Wow, I'm hollering, following RR's advice "Spellcheck only found 2 mistakes. I'll never learn how to spell cemetary."
Sunday, November 4, 2012
The 'declaration' is affixed to one of the walls of our local library.
1 - The right to NOT read
2 - to SKIP pages
3 - to NOT finish the book
4 - to read it AGAIN
5 - to read ANYTHIG
6 - to IMAGINE oneself as one of the caracters in book
7 - to read ANYWHERE we want
8 - to GRAPILLER (not sure) to pick bits and pieces
9 - to read out LOUD
10- to read in SILENCE
Someone added this thought: never make fun of the ones that can't read if you want them to read some day.
And, I'm asking what's with looking up the ending?

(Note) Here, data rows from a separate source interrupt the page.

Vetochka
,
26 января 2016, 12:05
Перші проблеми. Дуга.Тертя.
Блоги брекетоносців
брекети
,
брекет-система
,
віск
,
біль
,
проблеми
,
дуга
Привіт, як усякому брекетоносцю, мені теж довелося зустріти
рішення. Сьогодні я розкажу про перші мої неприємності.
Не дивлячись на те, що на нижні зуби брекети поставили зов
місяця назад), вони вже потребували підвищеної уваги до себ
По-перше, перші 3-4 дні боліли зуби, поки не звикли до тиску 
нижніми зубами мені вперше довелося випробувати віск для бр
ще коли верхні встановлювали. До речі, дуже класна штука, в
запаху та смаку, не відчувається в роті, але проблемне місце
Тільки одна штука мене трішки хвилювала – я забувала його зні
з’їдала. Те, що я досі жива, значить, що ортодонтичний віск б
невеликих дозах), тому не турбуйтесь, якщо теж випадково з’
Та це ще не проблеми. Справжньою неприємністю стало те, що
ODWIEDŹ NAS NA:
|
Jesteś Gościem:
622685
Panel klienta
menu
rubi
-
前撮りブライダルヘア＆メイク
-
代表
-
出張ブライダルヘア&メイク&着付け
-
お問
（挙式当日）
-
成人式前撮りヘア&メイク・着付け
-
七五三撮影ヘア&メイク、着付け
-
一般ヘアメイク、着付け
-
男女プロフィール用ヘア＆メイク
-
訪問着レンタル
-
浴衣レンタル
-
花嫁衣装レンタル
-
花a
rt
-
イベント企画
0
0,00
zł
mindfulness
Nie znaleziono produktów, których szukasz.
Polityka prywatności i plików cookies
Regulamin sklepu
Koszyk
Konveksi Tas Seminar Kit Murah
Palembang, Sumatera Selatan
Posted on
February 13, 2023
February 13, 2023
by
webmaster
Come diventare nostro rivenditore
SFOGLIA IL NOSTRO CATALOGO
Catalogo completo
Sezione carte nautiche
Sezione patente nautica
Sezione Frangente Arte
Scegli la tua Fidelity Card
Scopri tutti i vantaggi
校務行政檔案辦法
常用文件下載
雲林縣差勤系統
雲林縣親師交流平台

From what I hear the majority of us readers takes the right to do that now and then.
Thursday, November 1, 2012
Do I need to be reminded what day it is today?
Sainte- Sophie, Sainte Julie, Sainte Agathe, Sainte-Marguerite, Sainte-Lucie, Sainte-Adele,
Saint-Jerome are only a few of the many small towns and villages named after saints, here in the Laurentian Mountains of Quebec.
Then there are the places named Val-David, Val-Morin, Val-des Lacs....Val-this and Val-that. I live in one of the valley villages with a population of 3000 scattered over an area of 39 square km. They tell me that it was a booming village years ago. Hills for winter sports, big hotels for good food and drink and vast cottage land for city folks.
Now, I need to drive 4km to the nearest food store. After 2km ride I cross streets named
St.Adolphe, Ste. Marie, St.Michel, Ste.Adele, Ste.Agathe, St. Jean-Baptiste, St.Charles. and St.Andre, one after the other, and then the street names become 'saintless' again.
Back where I grew up they would say "Heiliges Blechle, that many saints surround you"?